EXERCISE DETAILS:
In the records below, find each line with the word "Transcription" and copy it.
#### SUPPLIED MATERIAL
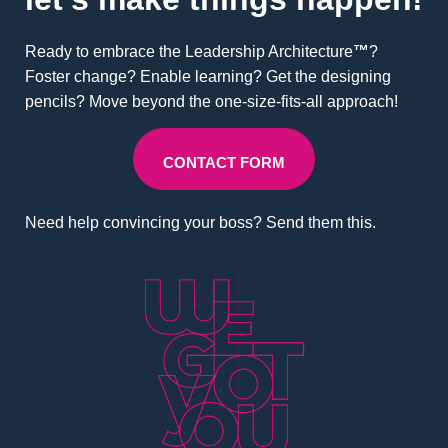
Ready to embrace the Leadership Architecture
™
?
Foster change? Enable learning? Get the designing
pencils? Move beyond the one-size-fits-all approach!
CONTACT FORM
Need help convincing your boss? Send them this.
########
#### SUPPLIED MATERIAL
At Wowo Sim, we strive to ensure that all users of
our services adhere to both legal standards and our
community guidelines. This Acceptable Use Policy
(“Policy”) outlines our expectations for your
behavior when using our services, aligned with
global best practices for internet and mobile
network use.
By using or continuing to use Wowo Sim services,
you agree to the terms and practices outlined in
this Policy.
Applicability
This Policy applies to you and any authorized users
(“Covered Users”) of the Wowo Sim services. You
########
#### SUPPLIED MATERIAL
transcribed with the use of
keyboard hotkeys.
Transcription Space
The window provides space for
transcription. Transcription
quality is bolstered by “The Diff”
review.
########
RESULT:
Transcription Space
transcription. Transcription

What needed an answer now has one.